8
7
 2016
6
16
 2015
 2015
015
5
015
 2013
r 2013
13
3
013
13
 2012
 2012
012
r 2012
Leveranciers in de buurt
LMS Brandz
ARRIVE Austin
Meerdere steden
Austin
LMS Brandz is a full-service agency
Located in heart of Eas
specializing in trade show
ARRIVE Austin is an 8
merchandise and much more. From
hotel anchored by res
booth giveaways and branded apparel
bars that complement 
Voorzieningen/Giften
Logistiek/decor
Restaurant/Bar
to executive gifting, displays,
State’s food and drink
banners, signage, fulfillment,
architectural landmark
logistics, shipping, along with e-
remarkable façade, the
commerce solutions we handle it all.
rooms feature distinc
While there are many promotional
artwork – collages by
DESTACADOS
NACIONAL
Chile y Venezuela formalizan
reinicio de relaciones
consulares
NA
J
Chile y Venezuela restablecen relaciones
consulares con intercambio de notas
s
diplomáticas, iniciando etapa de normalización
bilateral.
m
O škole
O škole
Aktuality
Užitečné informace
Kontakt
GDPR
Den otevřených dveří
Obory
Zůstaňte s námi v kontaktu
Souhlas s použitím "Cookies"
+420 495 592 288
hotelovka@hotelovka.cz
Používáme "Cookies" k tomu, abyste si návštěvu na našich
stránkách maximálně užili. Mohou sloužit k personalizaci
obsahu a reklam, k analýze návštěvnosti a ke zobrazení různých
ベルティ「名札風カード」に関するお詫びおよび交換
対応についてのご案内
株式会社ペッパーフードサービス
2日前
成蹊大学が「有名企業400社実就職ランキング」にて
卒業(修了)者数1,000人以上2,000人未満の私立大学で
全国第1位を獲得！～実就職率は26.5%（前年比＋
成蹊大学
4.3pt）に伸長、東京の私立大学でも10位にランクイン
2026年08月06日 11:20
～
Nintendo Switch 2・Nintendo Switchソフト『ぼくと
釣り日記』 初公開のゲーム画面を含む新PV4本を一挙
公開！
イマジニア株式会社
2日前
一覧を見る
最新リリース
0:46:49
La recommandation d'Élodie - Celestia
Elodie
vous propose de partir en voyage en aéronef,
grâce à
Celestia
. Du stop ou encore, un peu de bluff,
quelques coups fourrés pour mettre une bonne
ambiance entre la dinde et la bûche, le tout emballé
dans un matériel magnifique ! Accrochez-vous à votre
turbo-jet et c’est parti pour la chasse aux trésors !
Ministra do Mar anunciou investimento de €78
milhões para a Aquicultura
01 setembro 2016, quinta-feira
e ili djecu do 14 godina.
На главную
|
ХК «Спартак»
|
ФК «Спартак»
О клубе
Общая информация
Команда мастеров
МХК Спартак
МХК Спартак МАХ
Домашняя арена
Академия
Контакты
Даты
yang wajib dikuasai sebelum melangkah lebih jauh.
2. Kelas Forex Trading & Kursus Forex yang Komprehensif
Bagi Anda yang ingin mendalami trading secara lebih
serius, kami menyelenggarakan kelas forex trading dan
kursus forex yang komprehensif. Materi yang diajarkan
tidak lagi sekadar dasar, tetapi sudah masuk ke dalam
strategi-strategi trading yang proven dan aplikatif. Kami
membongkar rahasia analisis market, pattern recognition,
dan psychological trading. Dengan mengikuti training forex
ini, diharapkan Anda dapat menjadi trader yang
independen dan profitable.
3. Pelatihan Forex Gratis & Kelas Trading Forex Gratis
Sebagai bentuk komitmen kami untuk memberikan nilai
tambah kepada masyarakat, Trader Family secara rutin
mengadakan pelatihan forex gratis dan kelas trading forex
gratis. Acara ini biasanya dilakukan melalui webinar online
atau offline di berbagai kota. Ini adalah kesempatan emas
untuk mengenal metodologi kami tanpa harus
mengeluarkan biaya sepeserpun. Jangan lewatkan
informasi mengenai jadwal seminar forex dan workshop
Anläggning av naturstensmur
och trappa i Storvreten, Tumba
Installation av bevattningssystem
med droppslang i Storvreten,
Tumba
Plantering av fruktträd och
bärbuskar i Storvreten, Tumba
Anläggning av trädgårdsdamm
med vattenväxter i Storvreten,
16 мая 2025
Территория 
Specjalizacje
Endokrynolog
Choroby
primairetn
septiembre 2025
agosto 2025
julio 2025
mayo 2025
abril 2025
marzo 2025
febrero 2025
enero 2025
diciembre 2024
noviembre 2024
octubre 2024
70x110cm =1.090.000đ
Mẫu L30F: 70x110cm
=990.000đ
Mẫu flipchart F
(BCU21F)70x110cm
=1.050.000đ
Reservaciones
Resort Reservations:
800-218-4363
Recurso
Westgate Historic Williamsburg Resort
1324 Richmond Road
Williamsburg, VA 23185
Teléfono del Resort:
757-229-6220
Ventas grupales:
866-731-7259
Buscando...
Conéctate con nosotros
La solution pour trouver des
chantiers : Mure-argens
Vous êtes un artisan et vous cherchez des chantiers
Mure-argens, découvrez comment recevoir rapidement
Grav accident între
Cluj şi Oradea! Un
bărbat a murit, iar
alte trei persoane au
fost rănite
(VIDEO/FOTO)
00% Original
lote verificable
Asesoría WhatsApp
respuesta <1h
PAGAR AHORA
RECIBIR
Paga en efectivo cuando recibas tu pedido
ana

EXERCISE OBJECTIVE — The lines holding the word "secara" are the answer. Pull them out of the records and copy them.

EXERCISE RESPONSE —
Bagi Anda yang ingin mendalami trading secara lebih
tambah kepada masyarakat, Trader Family secara rutin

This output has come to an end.